My best guess is something like this, where loc is the formatting locale ([time.format] p2):
if (narrow literal encoding is UTF-8)
if (locale_t cloc = ::newlocale(
loc.name()))
if (const char* enc = ::nl_langinfo_l(CODESET, cloc))
if (/*enc is not UTF-8 */) {
iconv_t ic = ::iconv_open("UTF-8", enc);
if (ic != (iconv_t)-1) {
// use ::iconv to convert from locale's encoding to UTF-8
But that seems pretty involved ... and {fmt} doesn't do any of that.

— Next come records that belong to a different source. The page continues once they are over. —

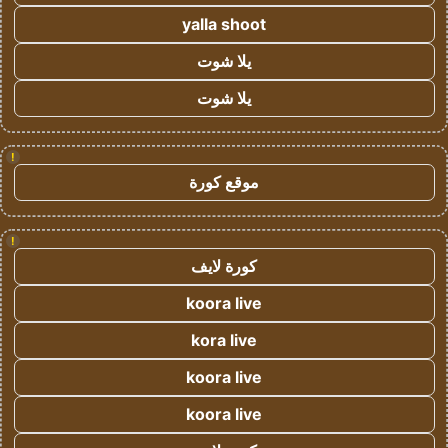
yalla shoot
يلا شوت
يلا شوت
!
موقع كورة
!
كورة لايف
koora live
kora live
koora live
koora live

I tried testing the example from the paper on Linux, and fmt::format fails with an exception. Debugging it shows that it tries to use the formatting locale's std::codecvt<char32_t, char, mbstate_t> facet to convert the string. But that's not right, because that codecvt specialization is defined by the standard to convert between UTF-8 and UTF-32 only. So it can only work if the input is ASCII, or the locale uses UTF-8, in which case there's nothing that needs converting anyway.

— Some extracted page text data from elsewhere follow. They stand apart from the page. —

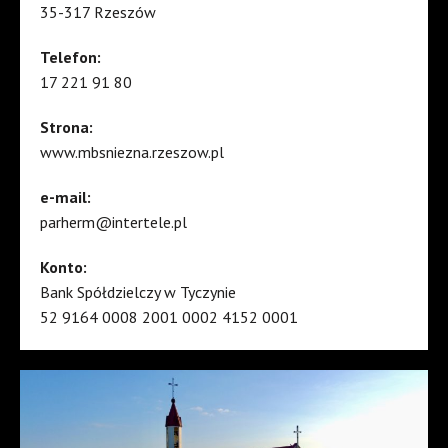
35-317 Rzeszów
Telefon:
17 221 91 80
Strona:
www.mbsniezna.rzeszow.pl
e-mail:
parherm@intertele.pl
Konto:
Bank Spółdzielczy w Tyczynie
52 9164 0008 2001 0002 4152 0001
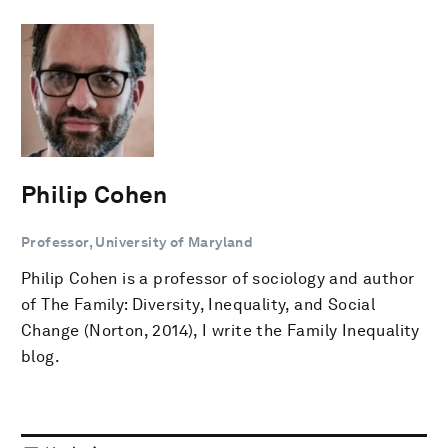
Philip Cohen
Professor, University of Maryland
Philip Cohen is a professor of sociology and author
of The Family: Diversity, Inequality, and Social
Change (Norton, 2014), I write the Family Inequality
blog.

AFAIK the standard doesn't provide a way to convert from an arbitrary locale's encoding to the execution charset, or even to get the name of an arbitrary locale's encoding (C++23 provides a way to get the name of the execution environment's encoding, but not an arbitrary std::locale's encoding).
Is the pseudocode above the intention? Or am I misinterpreting something in P2419?
I've read the SG16 minutes when P2419 was discussed, and I don't see an answer.